Attempts to inhibit or diminish restenosis often include additional interventions such as the use of intravascular stents and the intravascular administration of pharmacological therapeutic agents. Examples of stents which have been successfully applied over a PTCA balloon and radially expanded at the same time as the balloon expansion of an affected artery include the stents disclosed in U.S. Pat. No. 4,733,665 (Palmaz), U.S. Pat. No. 4,800,882 (Gianturco), and U.S. Pat.
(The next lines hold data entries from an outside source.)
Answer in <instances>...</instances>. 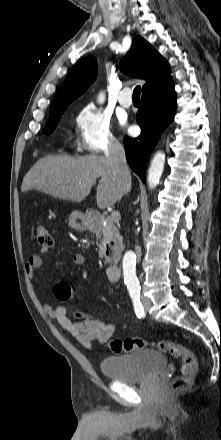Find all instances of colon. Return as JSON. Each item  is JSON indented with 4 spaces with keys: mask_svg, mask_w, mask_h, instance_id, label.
<instances>
[{
    "mask_svg": "<svg viewBox=\"0 0 221 440\" xmlns=\"http://www.w3.org/2000/svg\"><path fill=\"white\" fill-rule=\"evenodd\" d=\"M35 238L42 248L49 249L53 245L52 237L45 225H38L36 227ZM53 291L55 296L61 301H69L73 296V287L68 281L59 282ZM69 312L67 318L70 321H74L76 318H86L88 321L96 319L97 322H104L106 324L112 321L111 316L100 317L99 314L89 312L88 309H81L78 303L71 306ZM148 346H152L160 352L168 353L181 361L179 375L166 386L168 393L184 390L192 385L197 375V361L195 354L185 346L168 341L148 342L139 337L126 338L124 340L114 339L109 342V348L117 354L129 353Z\"/></svg>",
    "mask_w": 221,
    "mask_h": 440,
    "instance_id": "1",
    "label": "colon"
}]
</instances>
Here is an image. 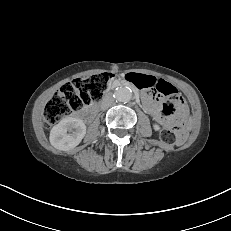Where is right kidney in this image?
Here are the masks:
<instances>
[{"mask_svg":"<svg viewBox=\"0 0 231 231\" xmlns=\"http://www.w3.org/2000/svg\"><path fill=\"white\" fill-rule=\"evenodd\" d=\"M86 134V126L81 119L66 117L50 131V143L59 150L76 147Z\"/></svg>","mask_w":231,"mask_h":231,"instance_id":"obj_1","label":"right kidney"}]
</instances>
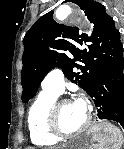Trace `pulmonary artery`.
Returning a JSON list of instances; mask_svg holds the SVG:
<instances>
[{
	"label": "pulmonary artery",
	"instance_id": "pulmonary-artery-1",
	"mask_svg": "<svg viewBox=\"0 0 124 149\" xmlns=\"http://www.w3.org/2000/svg\"><path fill=\"white\" fill-rule=\"evenodd\" d=\"M44 91L60 95L64 91V75L60 68L52 69L42 82Z\"/></svg>",
	"mask_w": 124,
	"mask_h": 149
}]
</instances>
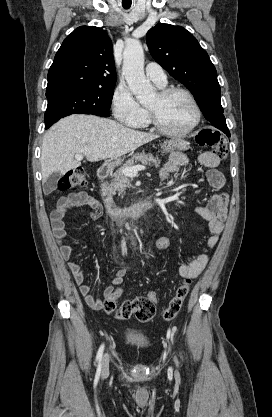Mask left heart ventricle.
<instances>
[{"label": "left heart ventricle", "mask_w": 272, "mask_h": 417, "mask_svg": "<svg viewBox=\"0 0 272 417\" xmlns=\"http://www.w3.org/2000/svg\"><path fill=\"white\" fill-rule=\"evenodd\" d=\"M149 109L157 114L165 127L174 131L188 128L195 118L193 105L182 94H175L167 99H162L157 95Z\"/></svg>", "instance_id": "1"}]
</instances>
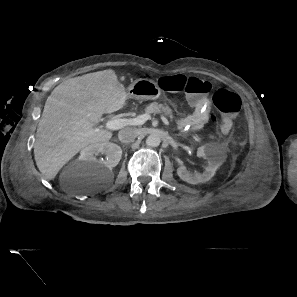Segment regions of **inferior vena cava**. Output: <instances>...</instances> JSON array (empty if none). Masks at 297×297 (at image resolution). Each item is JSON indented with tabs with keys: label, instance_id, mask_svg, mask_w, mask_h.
I'll return each instance as SVG.
<instances>
[{
	"label": "inferior vena cava",
	"instance_id": "obj_1",
	"mask_svg": "<svg viewBox=\"0 0 297 297\" xmlns=\"http://www.w3.org/2000/svg\"><path fill=\"white\" fill-rule=\"evenodd\" d=\"M139 135V131L136 128L127 127L119 131L118 138L122 143H131Z\"/></svg>",
	"mask_w": 297,
	"mask_h": 297
}]
</instances>
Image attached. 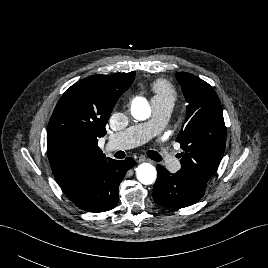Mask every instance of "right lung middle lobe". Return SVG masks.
<instances>
[{"label":"right lung middle lobe","mask_w":268,"mask_h":268,"mask_svg":"<svg viewBox=\"0 0 268 268\" xmlns=\"http://www.w3.org/2000/svg\"><path fill=\"white\" fill-rule=\"evenodd\" d=\"M61 150L63 152H70V149L68 147H62Z\"/></svg>","instance_id":"dd1d6c3e"}]
</instances>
No. 4,886,062 (Wiktor).
Also, such stents employing therapeutic agents such as glucocorticoids (e.g. dexamethasone, beclamethasone), heparin, hirudin, tocopherol, angiopeptin, aspirin, ACE inhibitors, growth factors, oligonucleotides, and, more generally, antiplatelet agents, anticoagulant agents, antimitotic agents, antioxidants, antimetabolite agents, and anti-inflammatory agents have been considered for their potential to solve the problem of restenosis. Such substances have been incorporated into (or onto) stents by a variety of mechanisms. These mechanisms involve incorporating the therapeutic agents into polymeric coatings and films, including hydrogels, as well as covalently binding the therapeutic agents to the surface of the stent.
For example, therapeutic agents have been dissolved or dispersed in a solution of polymer in an organic solvent. This is then sprayed onto the stent and allowed to dry. Alternatively, therapeutic agents have been incorporated into a solid composite with a polymer in an adherent layer on a stent body with fibrin in a separate adherent layer on the composite to form a two layer system. The fibrin is optionally incorporated into a porous polymer layer in this two layer system. The therapeutic agent, however, is incorporated into the underlying solid polymer. The overlying porous polymer layer provides a porous barrier through which the therapeutic agent is transferred.
Conventional methods of loading the therapeutic agent into a polymer, such as spray coating, do not provide high concentrations of therapeutic agents. Typically, upon spray coating a therapeutic agent onto a stent body, only about 2 percent of the spray is captured by the stent. This can be prohibitively expensive for therapeutic agents that are extremely costly and scarce, such as peptidic drugs.
Thus, what is needed is a medical device, preferably, a stent, having a porous polymeric material, typically a polymer layer in the form of a coating or film, with a therapeutic agent incorporated therein at sufficiently high concentrations that the therapeutic agent can be delivered over an extended period of time. Improved methods by which the therapeutic agent can be incorporated into the porous polymeric material with lower levels of waste are also needed.